> WHAT IS REQUIRED
Leave every image out, and return the rest of the data word for word.

** Opening MATERIAL FOR THE TASK block **

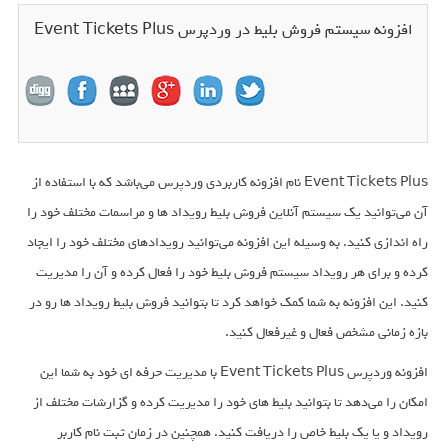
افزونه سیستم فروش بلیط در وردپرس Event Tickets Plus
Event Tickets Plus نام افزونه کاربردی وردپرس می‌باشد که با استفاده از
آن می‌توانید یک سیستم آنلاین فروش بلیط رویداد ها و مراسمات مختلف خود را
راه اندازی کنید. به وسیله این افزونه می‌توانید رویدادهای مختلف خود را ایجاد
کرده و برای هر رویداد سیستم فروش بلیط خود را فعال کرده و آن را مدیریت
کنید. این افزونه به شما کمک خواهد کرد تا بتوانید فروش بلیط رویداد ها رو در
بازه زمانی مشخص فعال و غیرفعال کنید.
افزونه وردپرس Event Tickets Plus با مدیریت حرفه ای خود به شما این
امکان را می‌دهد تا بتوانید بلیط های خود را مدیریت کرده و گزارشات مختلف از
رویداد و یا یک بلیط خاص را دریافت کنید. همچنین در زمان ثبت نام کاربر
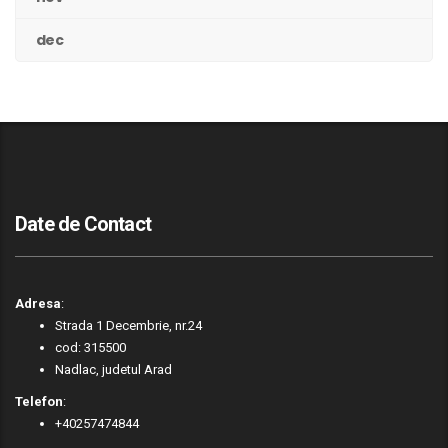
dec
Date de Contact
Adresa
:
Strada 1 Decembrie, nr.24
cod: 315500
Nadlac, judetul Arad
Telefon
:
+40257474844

** Closing MATERIAL FOR THE TASK block **

> ANSWER BOX
افزونه سیستم فروش بلیط در وردپرس Event Tickets Plus
Event Tickets Plus نام افزونه کاربردی وردپرس می‌باشد که با استفاده از
آن می‌توانید یک سیستم آنلاین فروش بلیط رویداد ها و مراسمات مختلف خود را
راه اندازی کنید. به وسیله این افزونه می‌توانید رویدادهای مختلف خود را ایجاد
کرده و برای هر رویداد سیستم فروش بلیط خود را فعال کرده و آن را مدیریت
کنید. این افزونه به شما کمک خواهد کرد تا بتوانید فروش بلیط رویداد ها رو در
بازه زمانی مشخص فعال و غیرفعال کنید.
افزونه وردپرس Event Tickets Plus با مدیریت حرفه ای خود به شما این
امکان را می‌دهد تا بتوانید بلیط های خود را مدیریت کرده و گزارشات مختلف از
رویداد و یا یک بلیط خاص را دریافت کنید. همچنین در زمان ثبت نام کاربر
dec
Date de Contact
Adresa
:
Strada 1 Decembrie, nr.24
cod: 315500
Nadlac, judetul Arad
Telefon
:
+40257474844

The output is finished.